Taking Care of my Body while Bartending

Many years ago, I decided to get a part-time bartending job at a local brewery.

I was looking to purchase my first home here in Asheville and like many Ashevillians know, the struggle is real. It’s expensive to live here! So I figured the extra income would be helpful. Little did I know how difficult and taxing my little part-time bartending job would be on my body.

Luckily, the knowledge I have gained over the past 6 years at my full time job as a treating therapist here at Physio PT and Wellness helped me learn how to correct my movement, and I was able to get first-hand experience on how to better help my patients that are in the same boat.

I’m on my feet a lot! By day, in my physical therapy job and by night/weekend as I bartend at a brewery. Both jobs take a considerable amount of physical energy, and if I’m not careful, I can end up feeling pretty stiff and sore after a long week.

Here are a few helpful tips if you work in any serving position!  

Supportive Shoes or Inserts

One of the easiest but most beneficial ways to take care of my body is by wearing supportive shoes when I work. This helps to take the load off of my feet, knees, hips, and low back.

I’m personally a big fan of both Brooks and Keens for every day foot wear, but some folks find they benefit a lot from getting extra support. It can be helpful to add a Dr. Scholl’s or Superfeet insert  for an added level of comfort and foundation.

Compression socks also help greatly! Since I’m always behind the bar, I care less about the fashionable aspect of my footwear and more that they provide the comfort and support I need for those long hours on my feet.

Maintaining Good Posture (even during down time)

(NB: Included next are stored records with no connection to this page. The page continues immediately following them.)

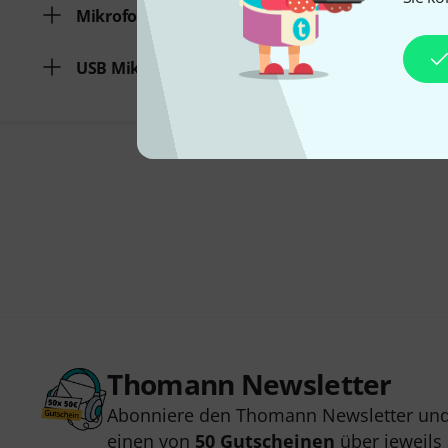
Mikrofonset für Blasinstrumente
USB Mikrofon
Thomann Newsletter
Abonniere den Thomann Newsletter und
einen von
50 Gutscheinen
über jeweils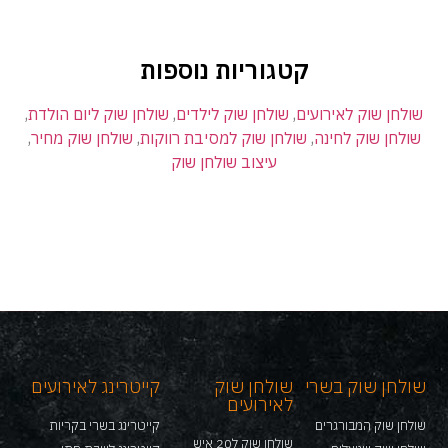
קטגוריות נוספות
שולחן שוק לאירועים
,
שולחן שוק לילדים
,
שולחן שוק ליום הולדת
,
שולחן שוק לחינה
,
שולחן שוק למסיבת רווקות
,
שולחן שוק מחיר
,
עיצוב שולחן שוק
שולחן שוק בשרי
שולחן שוק
קייטרינג לאירועים
לאירועים
שולחן שוק המבורגרים
קייטרינג בשרי בקריות
שולחן שוק ל20 איש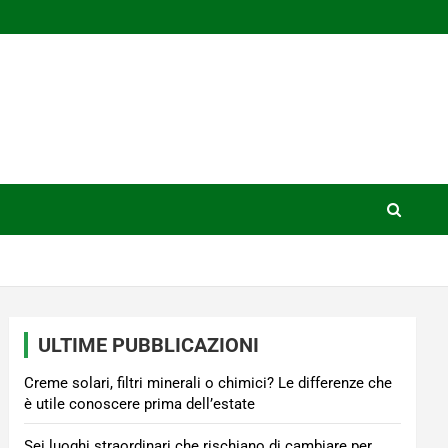
ULTIME PUBBLICAZIONI
Creme solari, filtri minerali o chimici? Le differenze che
è utile conoscere prima dell’estate
Sei luoghi straordinari che rischiano di cambiare per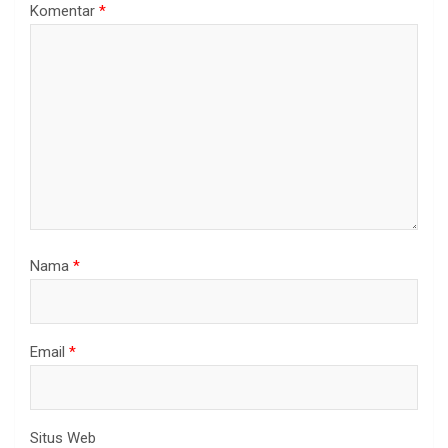
Komentar
*
Nama
*
Email
*
Situs Web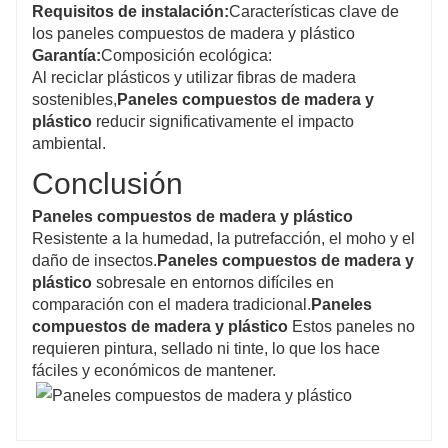
Requisitos de instalación:
Características clave de
los paneles compuestos de madera y plástico
Garantía:
Composición ecológica:
Al reciclar plásticos y utilizar fibras de madera
sostenibles,
Paneles compuestos de madera y
plástico
reducir significativamente el impacto
ambiental.
Conclusión
Paneles compuestos de madera y plástico
Resistente a la humedad, la putrefacción, el moho y el
daño de insectos.
Paneles compuestos de madera y
plástico
sobresale en entornos difíciles en
comparación con el madera tradicional.
Paneles
compuestos de madera y plástico
Estos paneles no
requieren pintura, sellado ni tinte, lo que los hace
fáciles y económicos de mantener.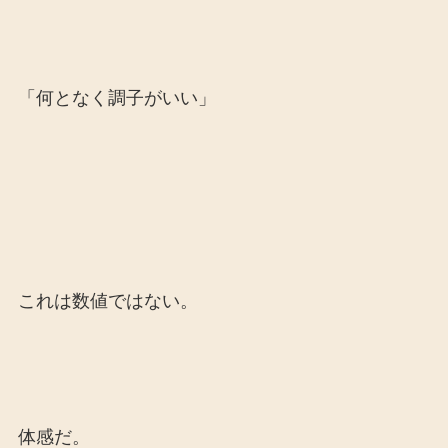
「何となく調子がいい」
これは数値ではない。
体感だ。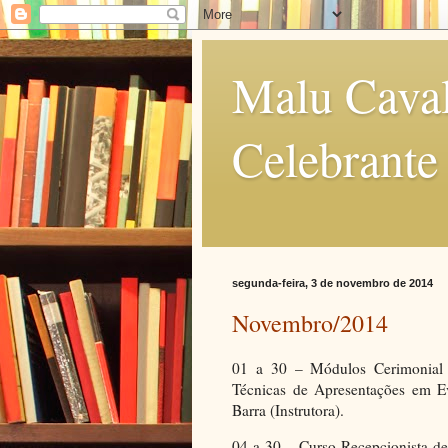
Malu Caval
Celebrante
segunda-feira, 3 de novembro de 2014
Novembro/2014
01 a 30 – Módulos Cerimonial 
Técnicas de Apresentações em E
Barra (Instrutora).
04 a 30 – Curso Recepcionista 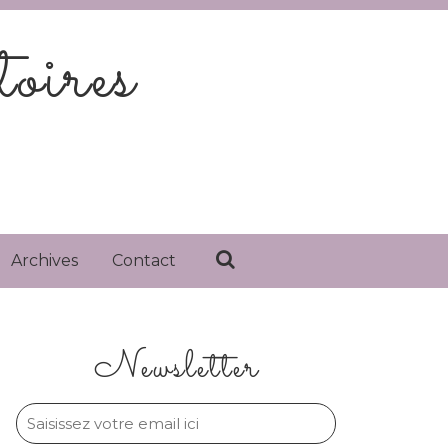
oires
Archives
Contact
Newsletter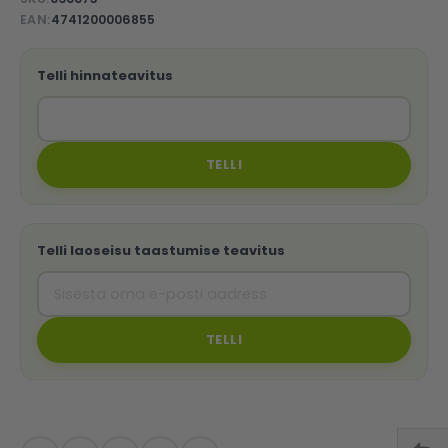
EAN
4741200006855
Telli hinnateavitus
TELLI
Telli laoseisu taastumise teavitus
TELLI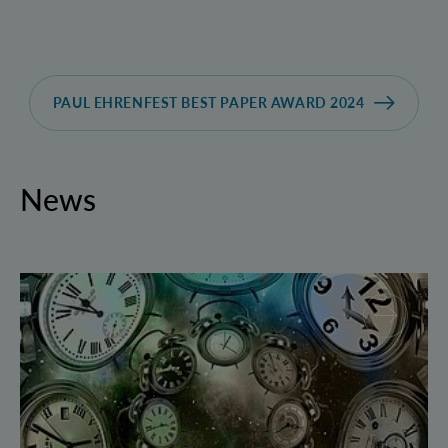
PAUL EHRENFEST BEST PAPER AWARD 2024
News
Geborgte Zeit: Forscher spulen Quantensysteme vor 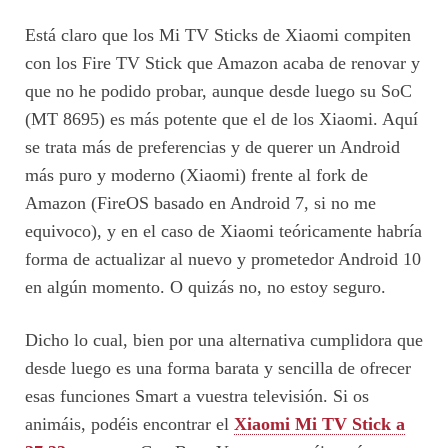
Está claro que los Mi TV Sticks de Xiaomi compiten
con los Fire TV Stick que Amazon acaba de renovar y
que no he podido probar, aunque desde luego su SoC
(MT 8695) es más potente que el de los Xiaomi. Aquí
se trata más de preferencias y de querer un Android
más puro y moderno (Xiaomi) frente al fork de
Amazon (FireOS basado en Android 7, si no me
equivoco), y en el caso de Xiaomi teóricamente habría
forma de actualizar al nuevo y prometedor Android 10
en algún momento. O quizás no, no estoy seguro.
Dicho lo cual, bien por una alternativa cumplidora que
desde luego es una forma barata y sencilla de ofrecer
esas funciones Smart a vuestra televisión. Si os
animáis, podéis encontrar el
Xiaomi Mi TV Stick a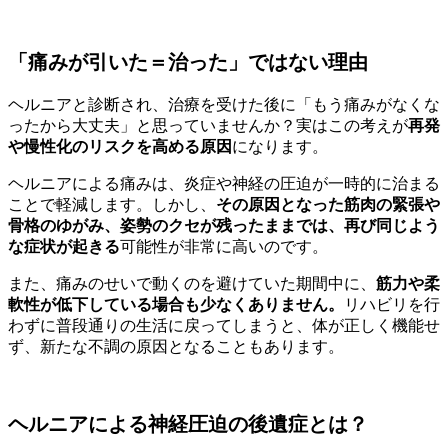
「痛みが引いた＝治った」ではない理由
ヘルニアと診断され、治療を受けた後に「もう痛みがなくな
ったから大丈夫」と思っていませんか？実はこの考えが
再発
や慢性化のリスクを高める原因
になります。
ヘルニアによる痛みは、炎症や神経の圧迫が一時的に治まる
ことで軽減します。しかし、
その原因となった筋肉の緊張や
骨格のゆがみ、姿勢のクセが残ったままでは、再び同じよう
な症状が起きる
可能性が非常に高いのです。
また、痛みのせいで動くのを避けていた期間中に、
筋力や柔
軟性が低下している場合も少なくありません。
リハビリを行
わずに普段通りの生活に戻ってしまうと、体が正しく機能せ
ず、新たな不調の原因となることもあります。
ヘルニアによる神経圧迫の後遺症とは？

It goes without saying that a good brewery comes with a pretty laid back vibe. Because of that, I often find myself standing slouched over to clean something, or with my weight distributed unevenly between feet as I’m leaning on the bar talking to patrons. Maintaining mindfulness throughout the day about proper posture is key to limiting pain and soreness.

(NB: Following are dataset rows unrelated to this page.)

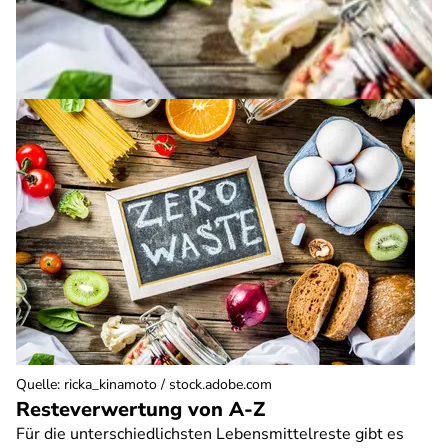
Quelle
:
ricka_kinamoto / stock.adobe.com
Resteverwertung von A-Z
Für die unterschiedlichsten Lebensmittelreste gibt es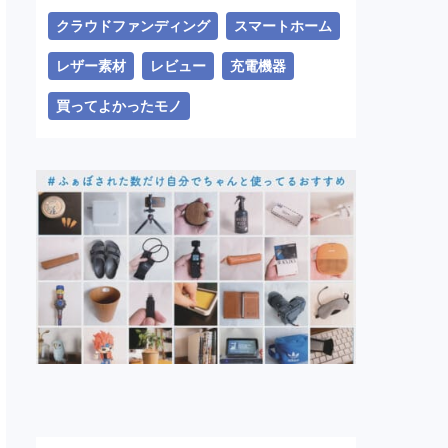
クラウドファンディング
スマートホーム
レザー素材
レビュー
充電機器
買ってよかったモノ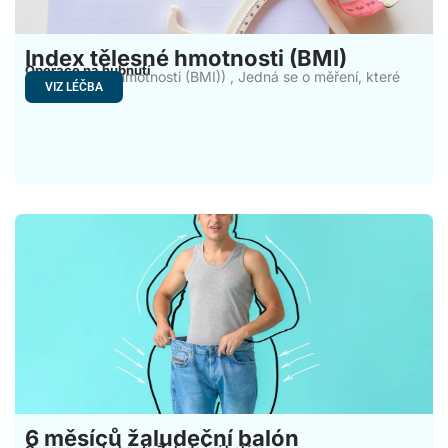
Index tělesné hmotnosti (BMI)
Operace na hubnutí
Index tělesné hmotnosti (BMI)) , Jedná se o měření, které
VIZ LÉČBA
6 měsíců žaludeční balón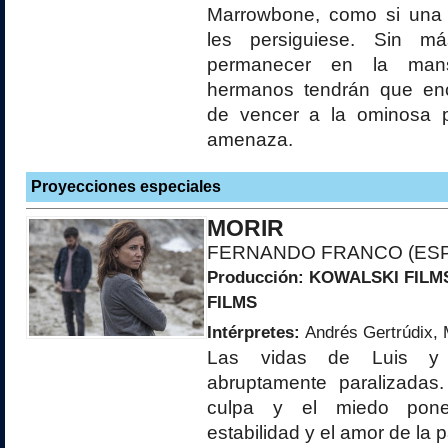
Marrowbone, como si una 
les persiguiese. Sin m
permanecer en la mans
hermanos tendrán que enc
de vencer a la ominosa p
amenaza.
Proyecciones especiales
MORIR
FERNANDO FRANCO (ES
Producción:
KOWALSKI FILM
FILMS
Intérpretes:
Andrés Gertrúdix, 
Las vidas de Luis y
abruptamente paralizadas.
culpa y el miedo pon
estabilidad y el amor de la p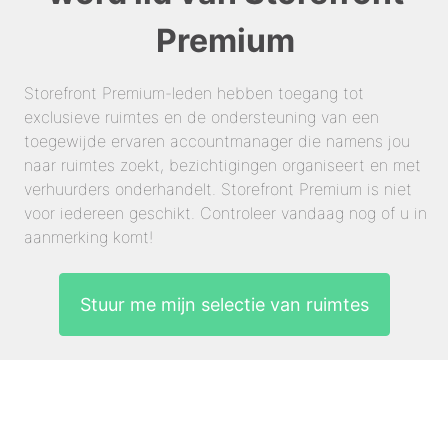
Premium
Storefront Premium-leden hebben toegang tot
exclusieve ruimtes en de ondersteuning van een
toegewijde ervaren accountmanager die namens jou
naar ruimtes zoekt, bezichtigingen organiseert en met
verhuurders onderhandelt. Storefront Premium is niet
voor iedereen geschikt. Controleer vandaag nog of u in
aanmerking komt!
Stuur me mijn selectie van ruimtes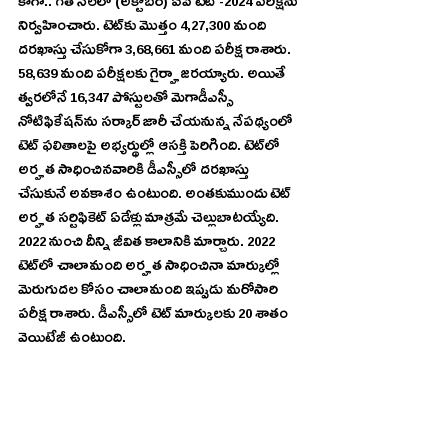
కాగా.. గత నెలలో (అక్టోబర్‌) ఏపీ టెట్ -2024 పరీక్షను 
నిర్వహించారు. టెట్‌కు మొత్తం 4,27,300 మంది 
దరఖాస్తు చేసుకోగా 3,68,661 మంది పరీక్ష రాశారు. 
58,639 మంది పరీక్షలకు గైర్హాజరయ్యారు. అయితే 
త్వరలోనే 16,347 పోస్టులతో మెగాడీఎస్సీ 
నోటిఫికేషన్‌‌ను సర్కార్ జారీ చేయనున్న నేపథ్యంలో 
టెట్‌ ఫలితాలపై అభ్యర్థుల్లో ఆసక్తి పెరిగింది. టెట్‌లో 
అర్హత సాధించినవారికి డీఎస్సీలో దరఖాస్తు 
చేసుకునే అవకాశం ఉంటుంది. అంతకుముందు టెట్‌ 
అర్హత సర్టిఫికెట్‌ ఏడేళ్లు మాత్రమే చెల్లుబాటయ్యేది. 
2022 నుంచి దీన్ని జీవిత కాలానికి మార్చారు. 2022 
టెట్‌లో చాలామంది అర్హత సాధించినా మార్కుల్లో 
మెరుగుదల కోసం చాలామంది ఇప్పుడు మరోసారి 
పరీక్ష రాశారు. డీఎస్సీలో టెట్‌ మార్కులకు 20 శాతం 
వెయిటేజీ ఉంటుంది.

It took me quite a long time to learn how to be aware of my posture and to remember to correct it. However, once I did – everything else started to improve with it.

A big part of correcting my slouchy posture was strengthening my core and doing “opposite actions”.

For example, when I would begin to feel that old familiar soreness in my low back, rather than bending forward to touch my toes which felt more comfortable, I would instead place my hands on the small of low back, and bend backwards. This provides a very quick sense of relief and allows me to go about my evening with less pain.

Taking Sit and Stretch Breaks

It’s important to me to take a few minutes every hour or so and get in a good stretch and take a quick break to sit (even if it’s just for 5 minutes to fold bar towels).

Taking time to relax can be hard on busy nights, but as soon as I am able, I make it a point to take a few minutes to get off my feet, even if it means forcing myself to do so.

Proper Lifting and Carrying Techniques

If you have never been a bartender or served tables, you might be surprised to learn just how much heavy lifting is actually involved in the field. I am frequently lifting full racks of glasses, boxes of t-shirts, full and empty kegs, and liquor and beer cases.

Most people are aware of the benefits of lifting from the knees, but in the midst of the Saturday night rush, I have definitely been guilty of trying to lift a keg without great form, only to regret it later.

Mindfulness to keep the core engaged prior to and during a lift or carry is important as well is lifting from your knees.

Always bring the item that you’re carrying as close to the body as possible, this will help decrease the amount of strain.   

Whether I am working as a physical therapy assistant, serving at the bar, or even just playing with the dog, I always try to be mindful of healthy body mechanics. I try to think about it as, is this movement helpful or harmful for me?